Versichererwechsel und Abmeldung sind nicht dasselbe
Die Abmeldung beendet die Zulassung eines Fahrzeugs, etwa beim Verkauf oder bei einer längeren Standzeit. Der Versichererwechsel tauscht lediglich den Vertrag aus, das Auto bleibt zugelassen und fahrbereit. Für den reinen Wechsel des Anbieters müssen Sie also weder zur Zulassungsstelle noch das Kennzeichen ändern.
So läuft der Wechsel ohne Abmeldung
Der Vorgang ist denkbar einfach und spielt sich allein zwischen Ihnen und den Versicherern ab:
- Neuen Tarif abschließen
Suchen Sie einen günstigeren Tarif und schließen ihn ab. Sie erhalten eine eVB, die hier aber meist nur intern gebraucht wird.
- Alten Vertrag kündigen
Kündigen Sie fristgerecht zum 30. November oder über ein Sonderkündigungsrecht.
- Übernahme abwarten
Der neue Versicherer übernimmt zum Stichtag. Kennzeichen und Zulassung bleiben unverändert.

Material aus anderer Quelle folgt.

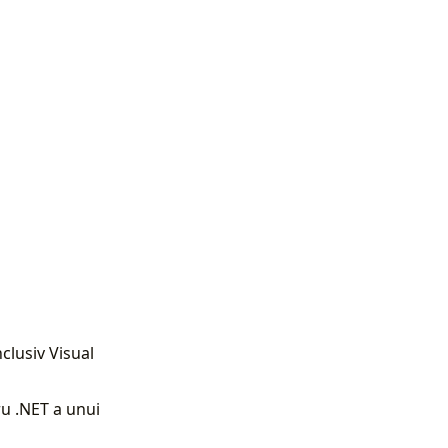
nclusiv Visual
u .NET a unui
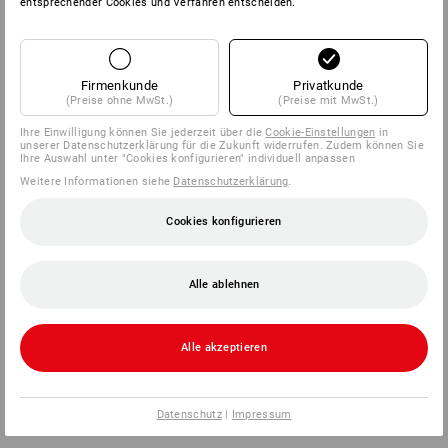
entsprechender Cookies und Verfahren entscheiden.
Firmenkunde
Privatkunde
(Preise ohne MwSt.)
(Preise mit MwSt.)
Ihre Einwilligung können Sie jederzeit über die
Cookie-Einstellungen
in
unserer Datenschutzerklärung für die Zukunft widerrufen. Zudem können Sie
Ihre Auswahl unter "Cookies konfigurieren" individuell anpassen
Weitere Informationen siehe
Datenschutzerklärung
.
Cookies konfigurieren
Alle ablehnen
Alle akzeptieren
Datenschutz
|
Impressum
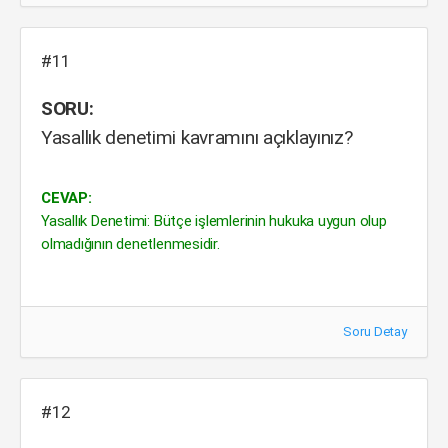
#11
SORU:
Yasallık denetimi kavramını açıklayınız?
CEVAP:
Yasallık Denetimi: Bütçe işlemlerinin hukuka uygun olup
olmadığının denetlenmesidir.
Soru Detay
#12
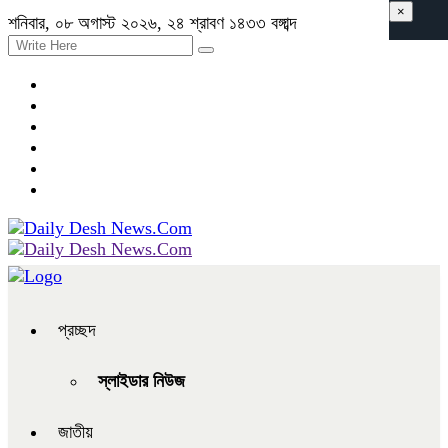
×
শনিবার, ০৮ অগাস্ট ২০২৬, ২৪ শ্রাবণ ১৪৩৩ বঙ্গাব্দ
প্রচ্ছদ
স্লাইডার নিউজ
জাতীয়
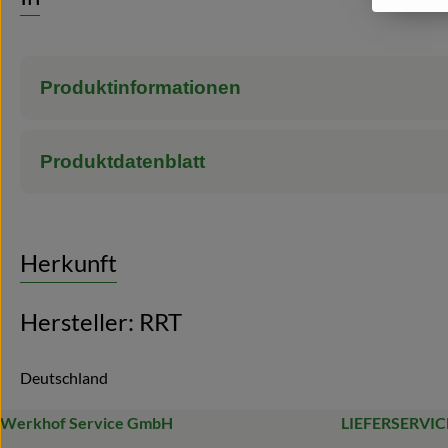
Produktinformationen
Produktdatenblatt
Herkunft
Hersteller: RRT
Deutschland
Werkhof Service GmbH
LIEFERSERVIC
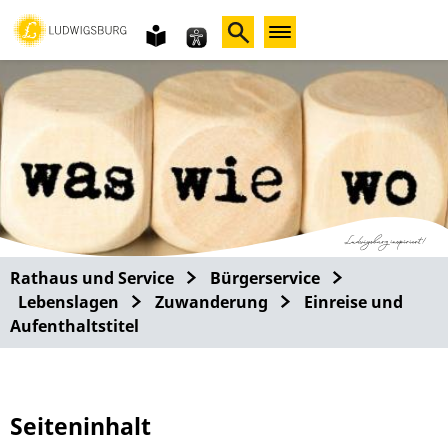
Gebärdensprache
leichte
Sprache
Rathaus und Service
Bürgerservice
Lebenslagen
Zuwanderung
Einreise und
Aufenthaltstitel
Seiteninhalt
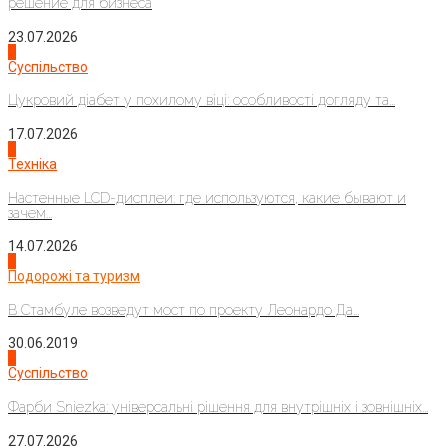
решение для бизнеса
23.07.2026
3
Суспільство
Цукровий діабет у похилому віці: особливості догляду та...
17.07.2026
4
Техніка
Настенные LCD-дисплеи: где используются, какие бывают и
зачем...
14.07.2026
1
Подорожі та туризм
В Стамбуле возведут мост по проекту Леонардо Да...
30.06.2019
2
Суспільство
Фарби Sniezka: універсальні рішення для внутрішніх і зовнішніх...
27.07.2026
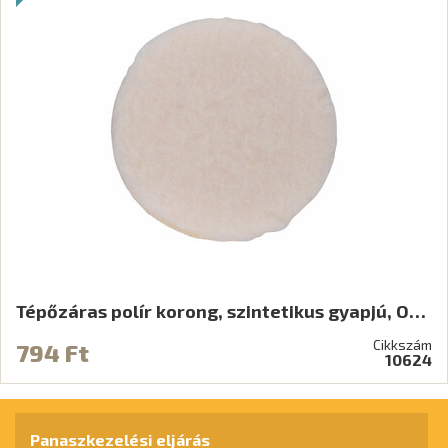
Tépőzáras polír korong, szintetikus gyapjú, O…
Cikkszám
794 Ft
10624
Panaszkezelési eljárás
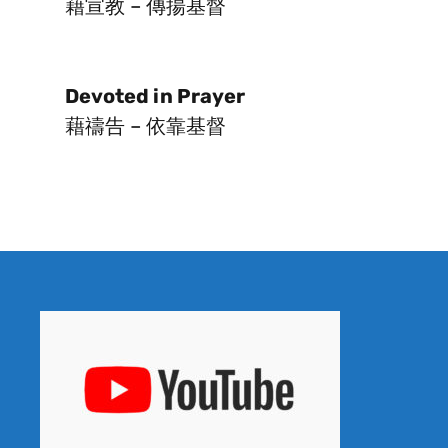
藉宣教 – 傳揚基督
Devoted in Prayer
藉禱告 – 依靠基督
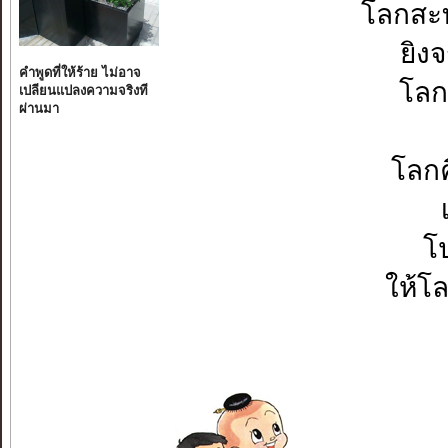
โลกสะ
ยิง
คำพูดที่ให้ร้าย ไม่อาจ
โลก
เปลียนแปลงความจริงที
ผ่านมา
โลกค
โ
ให้โล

Wann Sie das Auto doch abmelden müssen
Eine echte Abmeldung ist nur in bestimmten Fällen nötig: beim Verkauf des Fahrzeugs, bei der vorübergehenden Stilllegung oder wenn der Halter wechselt. In diesen Fällen endet oder verändert sich auch der Versicherungsvertrag. Verkaufen Sie das Auto, geht die Versicherung zunächst auf den Käufer über, der sie dann kündigen oder fortführen kann.
Einfach den Versicherer wechseln
Kein Behördengang, kein neues Kennzeichen: Vergleichen Sie die Tarife und wechseln Sie den Anbieter ganz ohne Abmeldung.
Was Sie beim Wechsel beachten sollten
Wichtig ist vor allem ein lückenloser Übergang. Der neue Vertrag sollte genau dann beginnen, wenn der alte endet. Geben Sie beim Abschluss Ihre Schadenfreiheitsklasse und den Vorversicherer an, damit Ihr Rabatt korrekt übernommen wird. Das Kennzeichen behalten Sie, ein Wechsel ist nicht nötig und würde nur unnötige Kosten verursachen.
Abmelden kostet nur unnötig Zeit und Geld
Wer zum Versichererwechsel das Auto abmeldet, macht sich grundlos Arbeit und riskiert eine Versicherungslücke. Lassen Sie das Fahrzeug angemeldet und tauschen Sie einfach den Vertrag. Den Rest regeln die Versicherer untereinander, Sie behalten Kennzeichen und Rabatt.